**Assigned task:**
Only the count is needed. Count the lines below with the word "SchemaExport" in them.

***** Input data *****

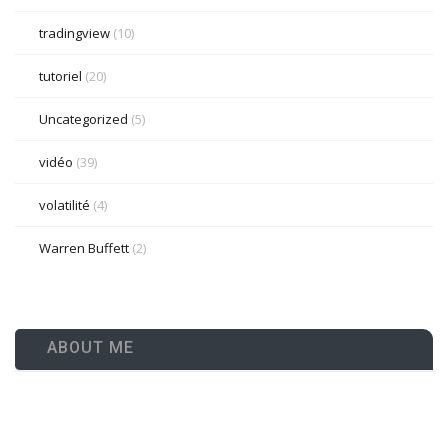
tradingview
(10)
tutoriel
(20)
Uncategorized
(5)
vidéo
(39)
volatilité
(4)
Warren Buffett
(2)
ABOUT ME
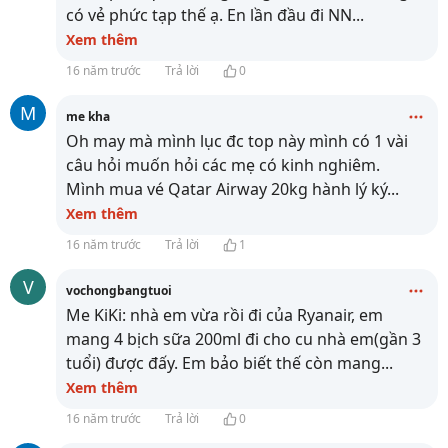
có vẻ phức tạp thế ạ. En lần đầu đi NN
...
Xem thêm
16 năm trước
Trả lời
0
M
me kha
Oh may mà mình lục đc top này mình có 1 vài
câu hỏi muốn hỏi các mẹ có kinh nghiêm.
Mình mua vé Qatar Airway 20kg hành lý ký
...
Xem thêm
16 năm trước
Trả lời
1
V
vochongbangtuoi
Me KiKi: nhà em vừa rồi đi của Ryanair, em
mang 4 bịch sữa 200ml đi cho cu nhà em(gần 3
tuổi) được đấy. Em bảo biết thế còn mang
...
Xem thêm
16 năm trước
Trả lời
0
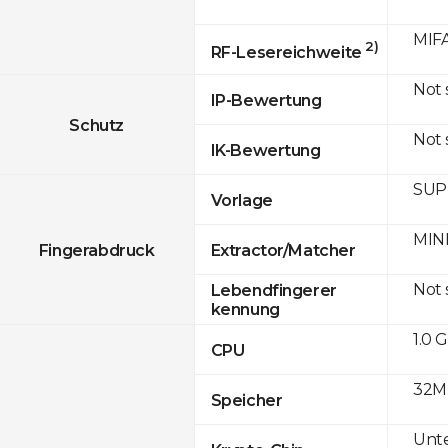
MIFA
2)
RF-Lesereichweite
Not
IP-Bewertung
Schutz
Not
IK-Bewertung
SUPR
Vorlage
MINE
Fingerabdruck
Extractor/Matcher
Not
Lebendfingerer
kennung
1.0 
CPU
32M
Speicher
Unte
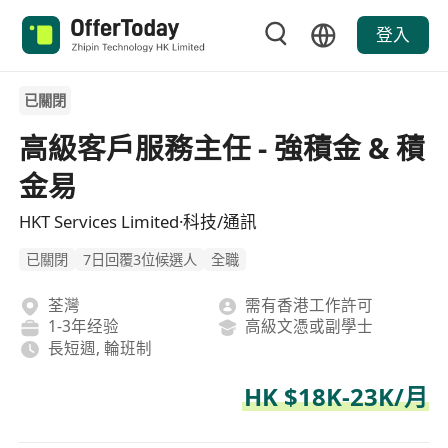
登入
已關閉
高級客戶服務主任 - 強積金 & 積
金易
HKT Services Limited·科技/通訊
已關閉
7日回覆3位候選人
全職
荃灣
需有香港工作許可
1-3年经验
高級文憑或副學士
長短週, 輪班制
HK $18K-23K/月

*****
***** Input data *****

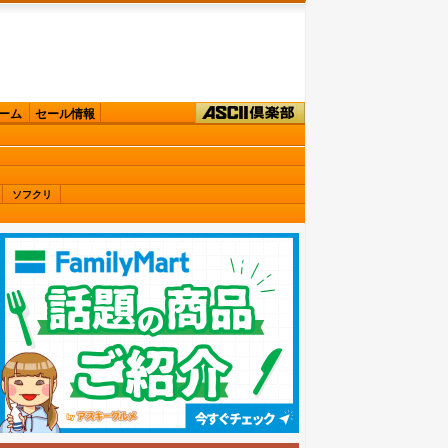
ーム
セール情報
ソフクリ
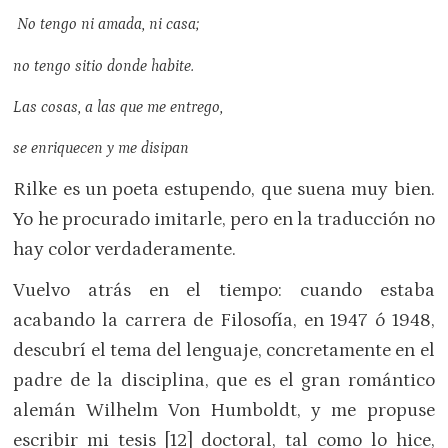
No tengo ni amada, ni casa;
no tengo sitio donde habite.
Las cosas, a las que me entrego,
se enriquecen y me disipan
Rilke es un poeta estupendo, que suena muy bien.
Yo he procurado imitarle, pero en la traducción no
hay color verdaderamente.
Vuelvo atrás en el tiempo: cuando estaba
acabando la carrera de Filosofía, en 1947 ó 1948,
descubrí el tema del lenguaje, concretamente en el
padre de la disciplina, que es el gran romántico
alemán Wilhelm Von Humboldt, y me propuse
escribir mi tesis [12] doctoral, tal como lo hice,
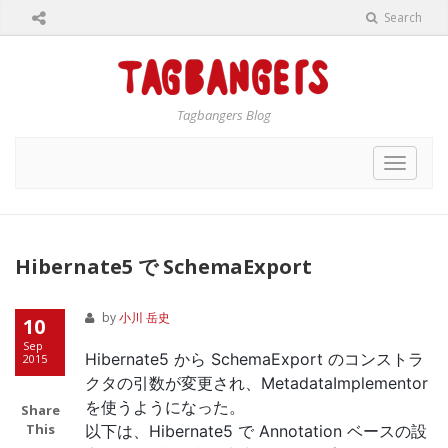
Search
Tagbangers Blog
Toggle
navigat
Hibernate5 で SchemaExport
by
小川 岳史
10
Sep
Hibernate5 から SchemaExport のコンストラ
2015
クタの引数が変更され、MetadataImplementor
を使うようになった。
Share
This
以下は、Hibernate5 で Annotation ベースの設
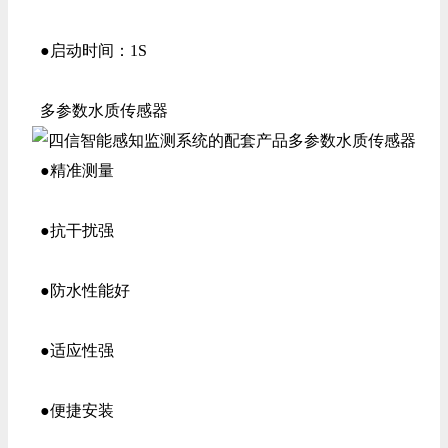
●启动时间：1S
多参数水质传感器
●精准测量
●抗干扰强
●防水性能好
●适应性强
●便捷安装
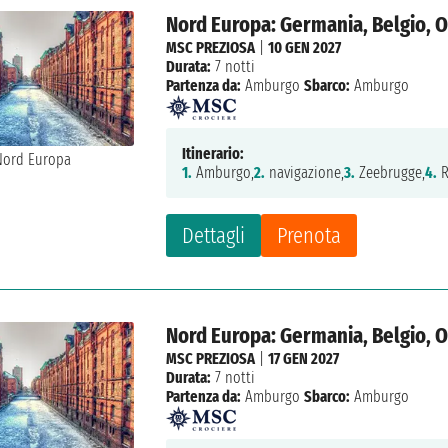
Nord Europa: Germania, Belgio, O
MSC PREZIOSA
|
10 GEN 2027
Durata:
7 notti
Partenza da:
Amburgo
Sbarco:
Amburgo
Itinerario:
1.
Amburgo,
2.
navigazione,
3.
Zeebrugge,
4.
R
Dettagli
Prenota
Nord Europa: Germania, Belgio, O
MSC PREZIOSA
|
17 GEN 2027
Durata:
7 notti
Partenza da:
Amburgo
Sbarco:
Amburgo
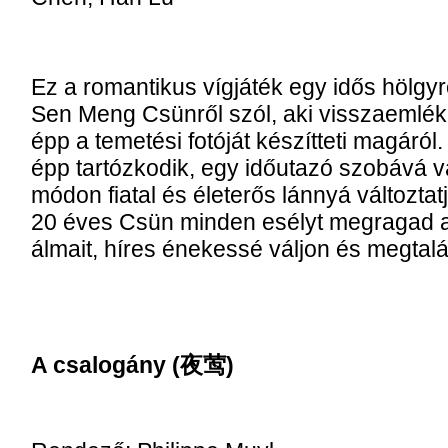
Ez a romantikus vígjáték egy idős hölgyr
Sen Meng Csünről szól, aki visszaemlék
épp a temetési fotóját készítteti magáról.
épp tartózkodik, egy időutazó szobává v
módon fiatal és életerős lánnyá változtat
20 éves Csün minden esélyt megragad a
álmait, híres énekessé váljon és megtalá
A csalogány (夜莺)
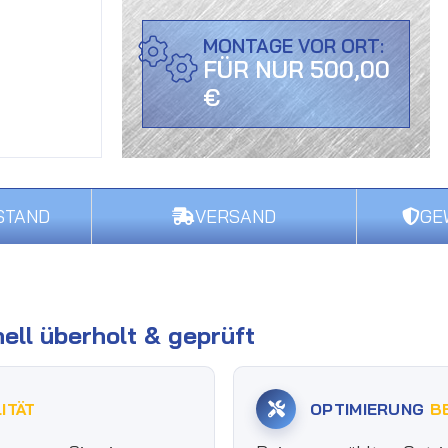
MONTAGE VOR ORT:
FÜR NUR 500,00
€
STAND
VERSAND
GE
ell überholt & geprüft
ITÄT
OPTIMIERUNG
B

*****

**Completed task:**
2